Swags Tent Village consists of permanent, off-the-ground tents with bunks, cooler boxes and electric lights. Most tents have an adjoining undercover kitchenette with a gas barbecue, fridge, picnic tables and chairs. Linen is available at an extra cost.
We spent a night in the restored railway carriages. These turn-of-the-century carriages were saved from a fiery fate in the late 1980s ,relocated to Undara and refurbished as multi-cabin accommodation. Our cabin had a basic ensuite, no fridge or air-conditioning with just enough room for a double bed and an original red leather railway seat; the cabins aren’t luxury accommodation, but they do have charm. Other original features include the overhead luggage rack and a fold-out washbasin.
Most carriages share a curved roof with a communal deck, where you can enjoy the sights and sounds and nocturnal visitors from the surrounding bush as you sip on a cold drink.
DINING AND FACILITIES
Undara Central is a huge sheltered area with a bar/bistro and restaurant, which carries on the railway theme. The Saloon Bar and a part of the restaurant are in the old railway carriages. A pool table and other activities are also here. The resort hosts campfires with bush poetry and good old-fashioned sing-a-longs.
A bush breakfast is served at the Ringers Camp, a short stroll from Undara Central. Take care, though, as kookaburras and butcher birds regularly launch raids from the surrounding branches on unattended breakfast plates.
The Undara Experience meets most basic needs of the traveller. ULP and diesel are available but are costly, so fill up at Mount Surprise or Mount Garnet if you can.
There is a pool and laundry and a shop at reception, which sells some groceries, drinks, snacks, souvenirs, ice, firewood and gas refills .I suggest stocking the van before heading for Undara.
Mobile phone coverage is limited, but there are two phones located behind reception. Phone cards are required and these can be purchased at reception or the Saloon Bar.
Water at the resort is drawn from a natural aquifer and passes through a filtration unit, purifier and settling tanks, but it is not treated with chlorine or fluoride. I had no problems with it but if you are concerned, fill your van tank or purchase water bottles before heading for Undara. Bottled water can be purchased at reception and the bar.
The Undara Volcanic National Park is well worth exploring by foot.
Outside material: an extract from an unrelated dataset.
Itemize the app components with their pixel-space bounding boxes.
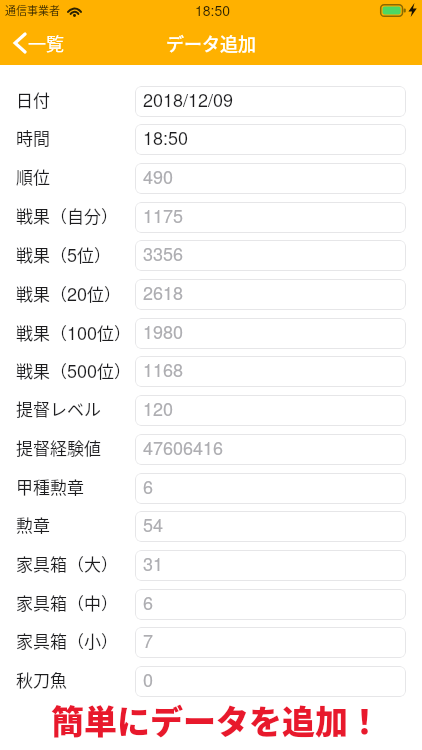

There are seven bushwalks to choose from, varying from the Bluff Walk at just 1.5km, 25 minutes return, to the moderate Rosella Plains Lookout Track, which covers 12km and takes six hours. A map and information sheet on the walks are available at reception and different coloured markers identify the different tracks. You’ll need comfortable walking shoes, water and a hat and it’s essential that you sign out at reception before leaving and sign in on your return.
We did the Bluff Walk, but I hear that the Kalkani Crater Rim Walk, which goes to the top and around the rim of a volcanic crater, is spectacular.
HEEDING THE CALL
I plan to return to Undara, perhaps in the early winter when the temperature is more comfortable and the landscape not as dry. Next time,I’ll extend my stay, take a longer tour and a couple of bush walks and simply enjoy the relaxing atmosphere of the bush.
Around 20,000 people visit Undara each year, so expect it to be busy during the peak season. The caravan park at Undara is small, so book ahead if you want a powered site in the busy season.